About Agilearn¶
Agilearn is a set of self-directed Python guides, originally developed to support a second-year data science module and published here as a free, open resource.
Who it's for¶
The guides assume you have seen Python before — you recognise variables, strings, numbers, and basic control flow — but you are still new to writing Python that a working data scientist or developer would call "clean". If that sounds like you, start at any guide whose topic you're curious about; they're designed to be self-contained.
How the guides are organised¶
Each guide is structured into four sections.
Learn is the step-by-step path. Each item is a short Jupyter notebook you read through in order, running cells as you go. Start here if the topic is new to you.
Recipes are task-focused: "how do I write a recursive function?", "how do I avoid a common regex mistake?". Reach for these when you have a concrete job to do.
Reference is for lookups — the thing you skim when you need to remember a method signature or a flag. Short, information-dense, and not something you'd read cover-to-cover.
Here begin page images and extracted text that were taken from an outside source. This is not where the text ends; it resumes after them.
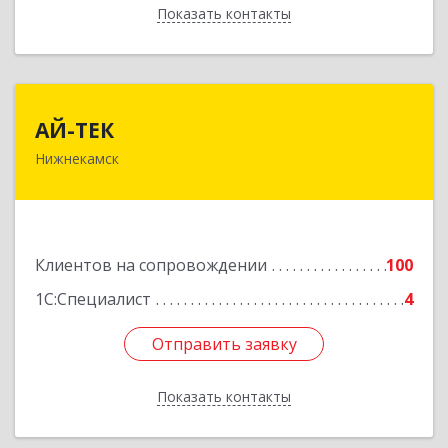
Показать контакты
Назад
АЙ-ТЕК
АЙ-ТЕК
Нижнекамск
423570, Татарстан Респ, Нижнекамский р-н,
Нижнекамск г, Шинников пр-кт, дом № 13А,
пом.1004
Подробнее
Клиентов на сопровождении
100
1С:Специалист
4
Отправить заявку
Отправить заявку
Показать контакты
Назад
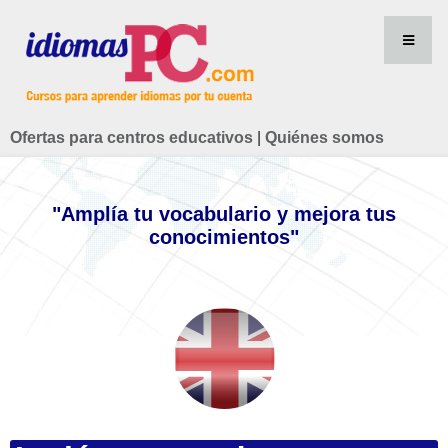
Ofertas para centros educativos
|
Quiénes somos
"Amplía tu vocabulario y mejora tus
conocimientos"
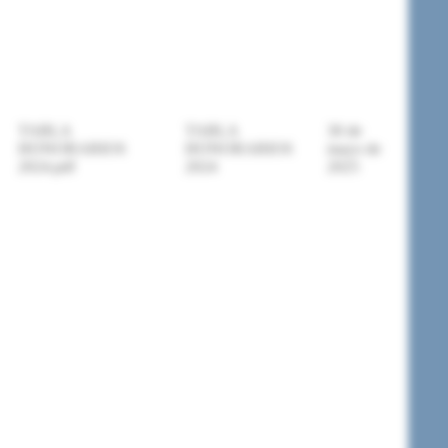
TABLA
TABLA
30 de
HONORARIOS
HONORARIOS
mayo de
2024.pdf
2024
2025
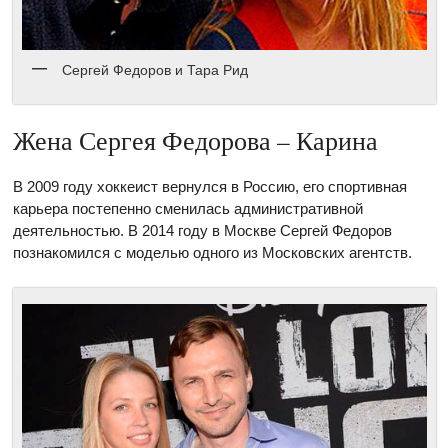
Сергей Федоров и Тара Рид
Жена Сергея Федорова – Карина
В 2009 году хоккеист вернулся в Россию, его спортивная
карьера постепенно сменилась административной
деятельностью. В 2014 году в Москве Сергей Федоров
познакомился с моделью одного из Московских агентств.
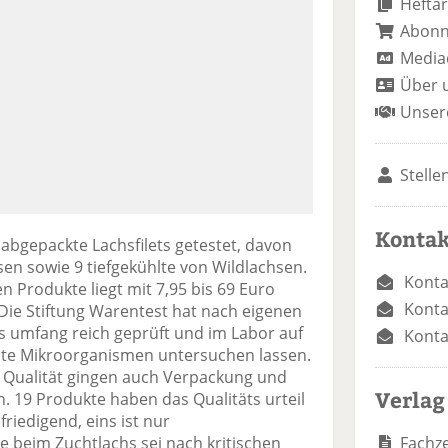
Heftar
Abon
Media
Über 
Unser
Stelle
Kontak
 abgepackte Lachsfilets getestet, davon
sen sowie 9 tiefgekühlte von Wildlachsen.
Konta
n Produkte liegt mit 7,95 bis 69 Euro
Konta
Die Stiftung Warentest hat nach eigenen
ts umfang reich geprüft und im Labor auf
Konta
te Mikroorganismen untersuchen lassen.
 Qualität gingen auch Verpackung und
Verlag
n. 19 Produkte haben das Qualitäts urteil
riedigend, eins ist nur
Fachze
eim Zuchtlachs sei nach kritischen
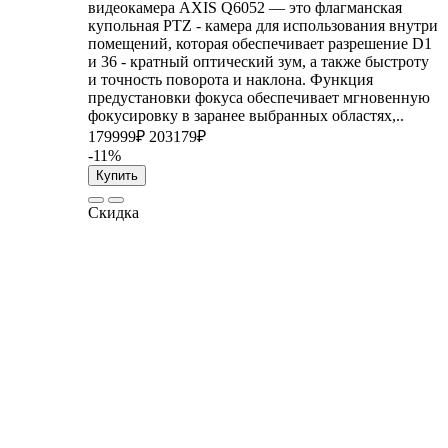
видеокамера AXIS Q6052 — это флагманская
купольная PTZ - камера для использования внутри
помещений, которая обеспечивает разрешение D1
и 36 - кратный оптический зум, а также быстроту
и точность поворота и наклона. Функция
предустановки фокуса обеспечивает мгновенную
фокусировку в заранее выбранных областях,..
179999₽
203179₽
-11%
Купить
Скидка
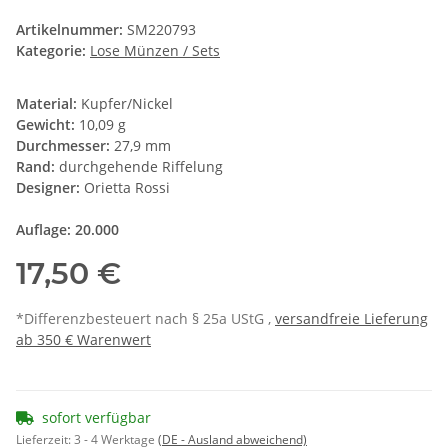
Artikelnummer:
SM220793
Kategorie:
Lose Münzen / Sets
Material:
Kupfer/Nickel
Gewicht:
10,09 g
Durchmesser:
27,9 mm
Rand:
durchgehende Riffelung
Designer:
Orietta Rossi
Auflage: 20.000
17,50 €
*Differenzbesteuert nach § 25a UStG ,
versandfreie Lieferung
ab 350 € Warenwert
sofort verfügbar
Lieferzeit:
3 - 4 Werktage
(DE - Ausland abweichend)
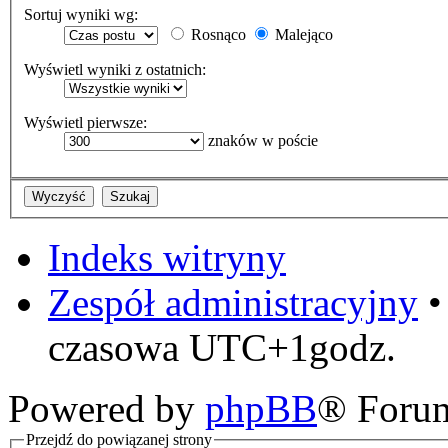
Sortuj wyniki wg:
Rosnąco
Malejąco
Wyświetl wyniki z ostatnich:
Wyświetl pierwsze:
znaków w poście
Indeks witryny
Zespół administracyjny
czasowa UTC+1godz.
Powered by
phpBB
® Foru
Przejdź do powiązanej strony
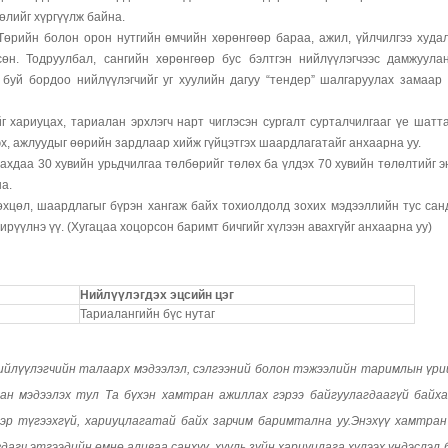
өлийг хүргүүлж байна.
Төрийн болон орон нутгийн өмчийн хөрөнгөөр бараа, ажил, үйлчилгээ худа
өн. Тодруулбал, сангийн хөрөнгөөр бус бэлтгэн нийлүүлэгчээс дамжуула
буй бордоо нийлүүлэгчийг уг хуулийн дагуу “тендер” шалгаруулах замаар 
йг хариуцах, тариалан эрхлэгч нарт чиглэсэн сургалт сурталчилгааг үе шатт
эх, ажлуудыг өөрийн зардлаар хийж гүйцэтгэх шаардлагатайг анхаарна уу.
ахдаа 30 хувийн урьдчилгаа төлбөрийг төлөх ба үлдэх 70 хувийн төлөлтийг э
а.
өхцөл, шаардлагыг бүрэн хангаж байх тохиолдолд зохих мэдээллийн тус сан
ирүүлнэ үү. (Хугацаа хоцорсон баримт бичгийг хүлээн авахгүйг анхаарна уу)
Нийлүүлэгдэх эцсийн цэг
Тариалангийн бүс нутаг
йлүүлэгчийн талаарх мэдээлэл, сэлгээний болон тэжээлийн таримлын үри
ан мэдээлэх тул Та бүхэн хамтран ажиллах гэрээ байгуулагдаагүй байх
ээр түгээхгүй, хариуцлагатай байх зарчим баримтална уу.Энэхүү хамтра
дагч этгээдийн өмнө аливаа санхүү, хууль зүйн хариуцлага хүлээх үндэслэл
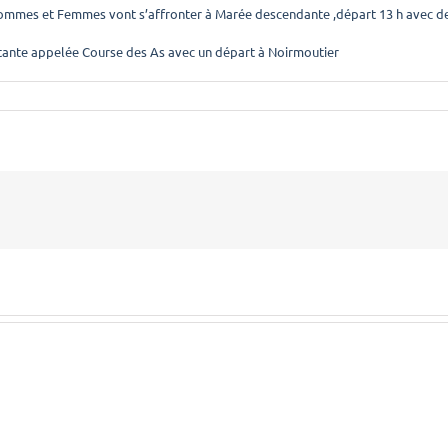
ommes et Femmes vont s’affronter à Marée descendante ,départ 13 h avec de l
ntante appelée Course des As avec un départ à Noirmoutier
2026
Courses
Courses
pop
Populaires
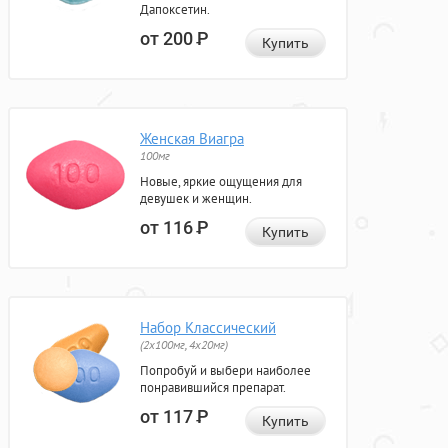
Дапоксетин.
от 200
Р
Купить
Женская Виагра
100мг
Новые, яркие ощущения для
девушек и женщин.
от 116
Р
Купить
Набор Классический
(2x100мг, 4x20мг)
Попробуй и выбери наиболее
понравившийся препарат.
от 117
Р
Купить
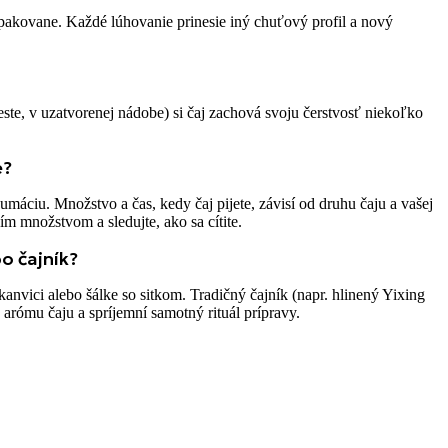
pakovane. Každé lúhovanie prinesie iný chuťový profil a nový
te, v uzatvorenej nádobe) si čaj zachová svoju čerstvosť niekoľko
e?
áciu. Množstvo a čas, kedy čaj pijete, závisí od druhu čaju a vašej
nším množstvom a sledujte, ako sa cítite.
o čajník?
 kanvici alebo šálke so sitkom. Tradičný čajník (napr. hlinený Yixing
arómu čaju a spríjemní samotný rituál prípravy.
Concepts is the smallest but often the most interesting section. It holds short essays on why things work the way they do — why strings are immutable, why logging exists, why functions are first-class objects.
Running the code¶
Every notebook page has an Open in Lab button that launches the notebook in a browser-side Python environment. No install, no signup. Details are on the Lab page.
If you prefer to run locally, you can download each notebook with the download button next to the Lab button and open it in Jupyter or any editor with notebook support.
Licence and contributions¶
Content is MIT-licensed. The source lives on GitHub and contributions, corrections, and suggestions are welcome — there's an Edit this page link at the top of every page.